Hungry families also face tough choicesThis is certainly only one example. It is not "exciting". It doesn't have political "sex" appeal. So this and other issue stand in the shadow of Internet Privacy? At what expense?
between food and basic necessities:
• 41% of households had to choose between paying
for food and paying for utilities and heating fuel
• 32% had to choose between paying for food and
paying for medicine or medical care
• 18% had to choose between paying for food and
paying for rent or mortgage
Posted by William Meloney at 7:42 AM
Tuesday, October 30, 2007
The Saint, my wife of some twenty-fourish years, is a Scrabble addict. Very early in the morning and very late at night she is found staring bleary eyed at an assortment of consonants and not enough vowels. She plays against the computer because ... well, it is just more convenient. (I am not even sure of the program she plays - I could find out if I took the time.) One thing is clear - the price per game per play has fallen to the point where the author should consider paying her to play the game. My point is that she has gotten much more than her initial capital outlay for the game AND she doesn't have to pay for it again and again and again.
Out of curiosity I am now going to open another Firefox tab, enter some cryptic Google criteria and see if... Aha! Just as I thought... Internet Scrabble Club ... I registered my user name, password and my e-mail address. Downloaded the java interface and BINGO! Er, uh, I mean... SCRABBLE!
Now wait just a tile-sorting minute... I am not advocating the ISC. Not even if I were to get a triple word score for "apostate" or some such... My point is that we don't need contrived SocialSewingCircles or Walled-Gardens when the Internet is the greater "social network". Marshall McLuhan and Pogo were/are right: "We have met the message and it is us."
It is only when self-serving bottom-line profit-margin hyphenated-a$$holes attempt to extract their pound of flesh that we end up "needing" social communities.

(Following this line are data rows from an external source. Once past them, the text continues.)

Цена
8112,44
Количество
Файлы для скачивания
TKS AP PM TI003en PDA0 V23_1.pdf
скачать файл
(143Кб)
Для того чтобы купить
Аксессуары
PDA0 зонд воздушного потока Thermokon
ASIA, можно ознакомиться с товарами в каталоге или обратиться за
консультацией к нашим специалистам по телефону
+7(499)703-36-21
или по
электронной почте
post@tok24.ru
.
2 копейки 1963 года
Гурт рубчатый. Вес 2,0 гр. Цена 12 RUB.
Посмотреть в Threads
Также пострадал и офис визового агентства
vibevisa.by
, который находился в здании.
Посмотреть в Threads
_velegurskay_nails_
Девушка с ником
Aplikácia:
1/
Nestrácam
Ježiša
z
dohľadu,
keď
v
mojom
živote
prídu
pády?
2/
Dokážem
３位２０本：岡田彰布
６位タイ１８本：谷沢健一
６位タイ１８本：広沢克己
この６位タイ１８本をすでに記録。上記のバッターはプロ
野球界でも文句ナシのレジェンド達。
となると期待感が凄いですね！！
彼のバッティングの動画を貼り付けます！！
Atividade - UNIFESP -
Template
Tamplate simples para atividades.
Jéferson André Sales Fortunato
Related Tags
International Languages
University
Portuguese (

In part it is our own failings. We want to belong. We want to belong to something other than the greater population. So Monied interests pander to our desires, our wants and our fears. All the while putting advertisements in front of our eye-balls.
And while I am on a rant&roll ... how about those purveyors of "Love"? Purveying and preying on the most vulnerable, those "lookin' fer love [in all the wrong places]." Preying on the most basic, deep seated, human need/desire... to be loved. Offering the man or woman of your dreams... s/he is just a click away. Just enter all your vital statistics, all your private information, all your deepest secrets...and Oh yeah, your credit card number and we will fix you right up. "Step right up, ...
step right up
step right up
Everyone's a winner, bargains galore
That's right, you too can be the proud owner
Of the quality goes in before the name goes on
One-tenth of a dollar
It is as if the world was too big, the universe too vast, the Internet too ... too something-or-other... we need to be members of some smaller order, some familiar covenant, some little comfort zone. We want to belong and the only way we can make that distinction for ourselves is with a small lapel pin label: FaceBookMySpaceEtAl. When in fact we are all engaged in the greatest social network known to mankind: The Internet.